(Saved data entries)
========================================================================

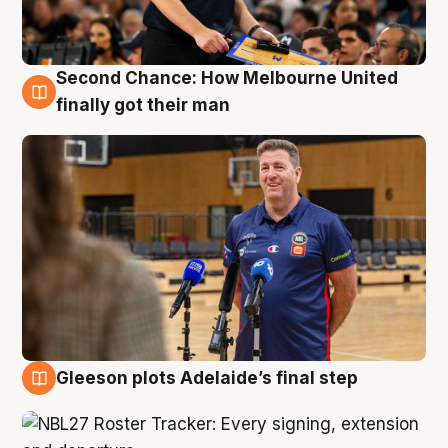
Second Chance: How Melbourne United
7 Aug
finally got their man
Gleeson plots Adelaide’s final step
7 Aug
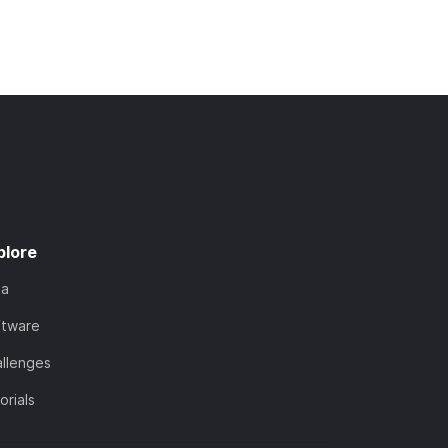
plore
ta
ftware
llenges
orials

========================================================================

**Action item:** Each line of the data above must be reproduced as written. Skip the pictures.

**Finished task:**
Second Chance: How Melbourne United
7 Aug
finally got their man
Gleeson plots Adelaide’s final step
7 Aug
plore
ta
ftware
llenges
orials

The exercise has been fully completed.